* Supplied records

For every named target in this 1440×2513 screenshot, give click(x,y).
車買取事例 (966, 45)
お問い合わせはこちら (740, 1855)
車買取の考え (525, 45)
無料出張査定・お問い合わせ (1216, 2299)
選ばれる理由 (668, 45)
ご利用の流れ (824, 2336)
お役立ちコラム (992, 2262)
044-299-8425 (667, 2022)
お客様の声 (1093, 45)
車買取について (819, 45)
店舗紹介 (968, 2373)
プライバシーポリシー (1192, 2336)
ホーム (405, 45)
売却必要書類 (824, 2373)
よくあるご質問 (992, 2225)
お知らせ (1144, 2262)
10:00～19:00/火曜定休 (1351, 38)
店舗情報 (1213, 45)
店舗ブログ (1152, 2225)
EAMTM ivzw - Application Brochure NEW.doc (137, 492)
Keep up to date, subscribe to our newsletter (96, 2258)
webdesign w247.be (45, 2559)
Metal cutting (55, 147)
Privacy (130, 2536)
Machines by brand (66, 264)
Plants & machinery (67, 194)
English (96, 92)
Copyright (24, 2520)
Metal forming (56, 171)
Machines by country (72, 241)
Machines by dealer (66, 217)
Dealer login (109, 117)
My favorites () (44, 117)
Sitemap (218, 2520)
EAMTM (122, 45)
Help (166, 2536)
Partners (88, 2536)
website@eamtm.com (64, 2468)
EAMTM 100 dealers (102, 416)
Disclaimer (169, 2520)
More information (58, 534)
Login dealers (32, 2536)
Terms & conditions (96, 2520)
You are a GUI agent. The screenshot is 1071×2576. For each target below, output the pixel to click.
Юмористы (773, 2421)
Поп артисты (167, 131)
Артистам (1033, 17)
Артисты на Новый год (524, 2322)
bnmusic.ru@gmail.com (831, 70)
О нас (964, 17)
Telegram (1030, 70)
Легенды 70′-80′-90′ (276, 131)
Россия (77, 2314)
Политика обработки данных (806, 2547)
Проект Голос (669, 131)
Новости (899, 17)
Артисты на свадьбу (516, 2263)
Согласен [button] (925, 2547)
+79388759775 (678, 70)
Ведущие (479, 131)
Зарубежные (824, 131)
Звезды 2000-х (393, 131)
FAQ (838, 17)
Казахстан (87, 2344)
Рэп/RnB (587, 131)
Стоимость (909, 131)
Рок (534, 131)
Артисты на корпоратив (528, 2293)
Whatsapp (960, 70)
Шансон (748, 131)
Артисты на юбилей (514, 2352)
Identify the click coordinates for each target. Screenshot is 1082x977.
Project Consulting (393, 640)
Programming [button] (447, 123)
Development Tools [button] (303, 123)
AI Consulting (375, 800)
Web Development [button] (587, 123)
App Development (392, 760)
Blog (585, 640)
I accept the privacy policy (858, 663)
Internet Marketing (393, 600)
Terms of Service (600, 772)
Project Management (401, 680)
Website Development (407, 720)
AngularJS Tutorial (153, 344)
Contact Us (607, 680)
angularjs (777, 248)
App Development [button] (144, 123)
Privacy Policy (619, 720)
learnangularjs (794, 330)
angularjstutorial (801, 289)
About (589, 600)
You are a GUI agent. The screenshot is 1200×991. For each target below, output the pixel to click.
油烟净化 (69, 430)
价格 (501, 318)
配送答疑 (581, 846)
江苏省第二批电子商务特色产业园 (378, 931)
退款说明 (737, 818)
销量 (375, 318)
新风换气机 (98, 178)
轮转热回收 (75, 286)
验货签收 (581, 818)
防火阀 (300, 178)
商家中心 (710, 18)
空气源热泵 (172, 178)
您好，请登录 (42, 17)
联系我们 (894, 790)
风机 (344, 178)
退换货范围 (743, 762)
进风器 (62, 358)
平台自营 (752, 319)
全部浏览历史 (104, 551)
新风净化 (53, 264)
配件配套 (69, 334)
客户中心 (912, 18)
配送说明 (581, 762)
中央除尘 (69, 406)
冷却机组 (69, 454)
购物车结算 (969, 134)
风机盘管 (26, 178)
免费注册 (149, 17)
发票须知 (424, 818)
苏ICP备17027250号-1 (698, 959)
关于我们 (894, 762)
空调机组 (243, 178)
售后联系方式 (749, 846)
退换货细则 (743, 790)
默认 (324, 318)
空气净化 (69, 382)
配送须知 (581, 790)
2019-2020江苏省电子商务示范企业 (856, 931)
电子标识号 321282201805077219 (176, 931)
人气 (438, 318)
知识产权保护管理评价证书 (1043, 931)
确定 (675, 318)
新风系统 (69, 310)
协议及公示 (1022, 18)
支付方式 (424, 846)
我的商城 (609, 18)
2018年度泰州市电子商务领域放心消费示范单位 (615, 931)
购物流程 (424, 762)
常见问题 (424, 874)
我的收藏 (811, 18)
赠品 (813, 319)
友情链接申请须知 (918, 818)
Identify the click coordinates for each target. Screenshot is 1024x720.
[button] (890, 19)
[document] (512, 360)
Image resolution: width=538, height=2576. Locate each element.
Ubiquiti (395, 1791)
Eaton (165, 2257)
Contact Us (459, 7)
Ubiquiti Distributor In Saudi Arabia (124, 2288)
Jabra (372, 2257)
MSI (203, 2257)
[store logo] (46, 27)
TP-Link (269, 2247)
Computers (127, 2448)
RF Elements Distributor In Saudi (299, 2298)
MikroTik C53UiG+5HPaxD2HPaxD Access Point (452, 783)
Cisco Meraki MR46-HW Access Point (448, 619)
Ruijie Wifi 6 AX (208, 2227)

* Assignment
Write out exactly each line of the entries, starting at the one containing "空气源热泵 (172, 178)" and finishing with the last line.

* Output for this task
空气源热泵 (172, 178)
您好，请登录 (42, 17)
联系我们 (894, 790)
风机 (344, 178)
退换货范围 (743, 762)
进风器 (62, 358)
平台自营 (752, 319)
全部浏览历史 (104, 551)
新风净化 (53, 264)
配件配套 (69, 334)
客户中心 (912, 18)
配送说明 (581, 762)
中央除尘 (69, 406)
冷却机组 (69, 454)
购物车结算 (969, 134)
风机盘管 (26, 178)
免费注册 (149, 17)
发票须知 (424, 818)
苏ICP备17027250号-1 (698, 959)
关于我们 (894, 762)
空调机组 (243, 178)
售后联系方式 (749, 846)
退换货细则 (743, 790)
默认 (324, 318)
空气净化 (69, 382)
配送须知 (581, 790)
2019-2020江苏省电子商务示范企业 (856, 931)
电子标识号 321282201805077219 (176, 931)
人气 (438, 318)
知识产权保护管理评价证书 (1043, 931)
确定 (675, 318)
新风系统 (69, 310)
协议及公示 (1022, 18)
支付方式 (424, 846)
我的商城 (609, 18)
2018年度泰州市电子商务领域放心消费示范单位 (615, 931)
购物流程 (424, 762)
常见问题 (424, 874)
我的收藏 (811, 18)
赠品 (813, 319)
友情链接申请须知 (918, 818)
Identify the click coordinates for each target. Screenshot is 1024x720.
[button] (890, 19)
[document] (512, 360)
Image resolution: width=538, height=2576. Locate each element.
Ubiquiti (395, 1791)
Eaton (165, 2257)
Contact Us (459, 7)
Ubiquiti Distributor In Saudi Arabia (124, 2288)
Jabra (372, 2257)
MSI (203, 2257)
[store logo] (46, 27)
TP-Link (269, 2247)
Computers (127, 2448)
RF Elements Distributor In Saudi (299, 2298)
MikroTik C53UiG+5HPaxD2HPaxD Access Point (452, 783)
Cisco Meraki MR46-HW Access Point (448, 619)
Ruijie Wifi 6 AX (208, 2227)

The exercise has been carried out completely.